======== EXTRACTED MATERIAL ========

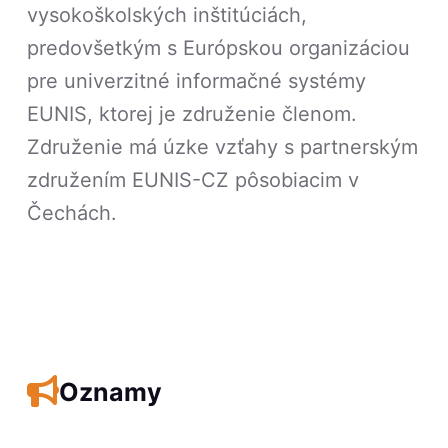
vysokoškolských inštitúciách,
predovšetkým s Európskou organizáciou
pre univerzitné informačné systémy
EUNIS, ktorej je združenie členom.
Združenie má úzke vzťahy s partnerským
združením EUNIS-CZ pôsobiacim v
Čechách.
Oznamy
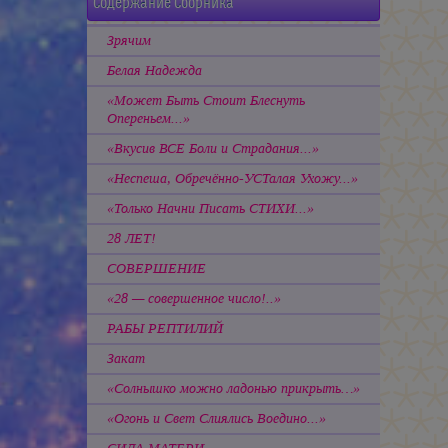
Содержание Сборника
Зрячим
Белая Надежда
«Может Быть Стоит Блеснуть
Опереньем...»
«Вкусив ВСЕ Боли и Страдания...»
«Неспеша, Обречённо-УСТалая Ухожу...»
«Только Начни Писать СТИХИ...»
28 ЛЕТ!
СОВЕРШЕНИЕ
«28 — совершенное число!..»
РАБЫ РЕПТИЛИЙ
Закат
«Солнышко можно ладонью прикрыть…»
«Огонь и Свет Слиялись Воедино...»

========

**EXERCISE DESCRIPTION**
Write down exactly the line with "РАБЫ РЕПТИЛИЙ", then each line after it through the end of the data.

**COMPLETED EXERCISE**
РАБЫ РЕПТИЛИЙ
Закат
«Солнышко можно ладонью прикрыть…»
«Огонь и Свет Слиялись Воедино...»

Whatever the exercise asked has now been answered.